Wow thanks, I didn't know about the blacklist file.  That's just what I needed.

----------

## JoseJX

If you are using bcm43xx, I'd really recommend using the latest kernel possible, combined with Larry's patches (Larry provides patches for 2.6.20 and 2.6.21):

ftp://lwfinger.dynalias.org/patches

You might also see better performance by setting the rate to 11M or even 1M on cards with poor TX power levels (4318).

----------

## dch24

This post describes the difference between 'blacklist' and what you are trying to do:

 *Joey Hess wrote:*   

> Package: module-init-tools
> 
> Version: 3.3-pre11-1
> 
> Severity: normal
> ...

 

In other words, this will disable it at the modprobe level. (Then when you want to use it, just add a # to comment out the line, and run update-modules and modprobe it in. Not exactly what you wanted, but ...)

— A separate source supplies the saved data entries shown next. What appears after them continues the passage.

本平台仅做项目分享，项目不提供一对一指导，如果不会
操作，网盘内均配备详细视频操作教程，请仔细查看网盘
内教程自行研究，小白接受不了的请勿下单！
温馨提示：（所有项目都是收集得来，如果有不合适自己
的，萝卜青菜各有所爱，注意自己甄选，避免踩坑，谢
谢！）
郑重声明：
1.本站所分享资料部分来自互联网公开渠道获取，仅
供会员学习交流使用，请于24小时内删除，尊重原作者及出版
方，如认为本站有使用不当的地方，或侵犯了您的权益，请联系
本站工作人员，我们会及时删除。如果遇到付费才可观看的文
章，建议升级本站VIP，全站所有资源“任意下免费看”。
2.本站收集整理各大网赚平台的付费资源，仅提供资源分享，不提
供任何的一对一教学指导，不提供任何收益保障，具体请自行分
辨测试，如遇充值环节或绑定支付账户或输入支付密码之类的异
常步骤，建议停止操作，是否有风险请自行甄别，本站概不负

There's a good discussion in the bug #130766 thread about using /etc/conf.d/rc to disable services (so the modules are still loaded but the service doesn't get started) and about the security hole opened by autoloading evbug. The bug is closed because "Comment  #46 From Matthias Schwarzott  2007-02-13 00:16:10 0000  [reply] udev-104-r11 (and -r10) implement the wrapper-based blacklisting, by using the blacklist-lines from modprobe.conf" but I have not seen documentation or an example of how this works.

----------